* Extracted material *
┄┄┄┄┄┄┄┄┄┄┄┄┄┄┄┄┄┄┄┄

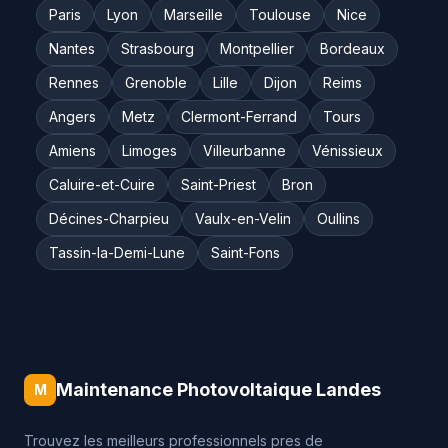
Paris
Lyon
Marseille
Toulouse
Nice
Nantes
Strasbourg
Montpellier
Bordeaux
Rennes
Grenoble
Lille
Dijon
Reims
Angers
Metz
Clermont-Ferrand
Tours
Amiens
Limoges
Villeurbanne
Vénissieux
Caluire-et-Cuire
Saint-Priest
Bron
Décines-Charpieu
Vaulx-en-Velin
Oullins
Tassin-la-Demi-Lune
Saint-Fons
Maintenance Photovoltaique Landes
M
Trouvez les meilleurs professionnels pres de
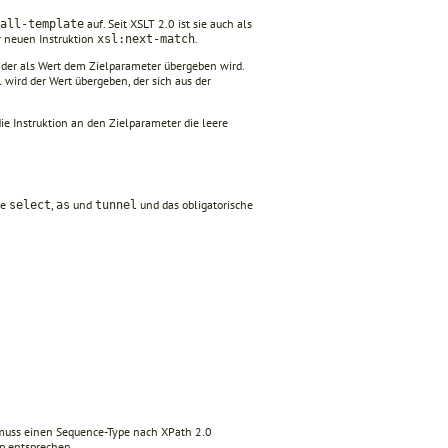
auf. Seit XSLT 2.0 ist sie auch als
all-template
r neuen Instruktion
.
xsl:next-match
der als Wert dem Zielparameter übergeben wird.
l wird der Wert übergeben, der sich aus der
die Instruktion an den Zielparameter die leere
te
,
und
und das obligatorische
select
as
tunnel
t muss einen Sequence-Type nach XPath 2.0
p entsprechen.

┄┄┄┄┄┄┄┄┄┄┄┄┄┄┄┄┄┄┄┄

* Task *
Print exactly the line containing "Caluire-et-Cuire" and every line after it through the final line above, and leave all pictures out.

* Task response *
Caluire-et-Cuire
Saint-Priest
Bron
Décines-Charpieu
Vaulx-en-Velin
Oullins
Tassin-la-Demi-Lune
Saint-Fons
Maintenance Photovoltaique Landes
M
Trouvez les meilleurs professionnels pres de
auf. Seit XSLT 2.0 ist sie auch als
all-template
r neuen Instruktion
.
xsl:next-match
der als Wert dem Zielparameter übergeben wird.
l wird der Wert übergeben, der sich aus der
die Instruktion an den Zielparameter die leere
te
,
und
und das obligatorische
select
as
tunnel
t muss einen Sequence-Type nach XPath 2.0
p entsprechen.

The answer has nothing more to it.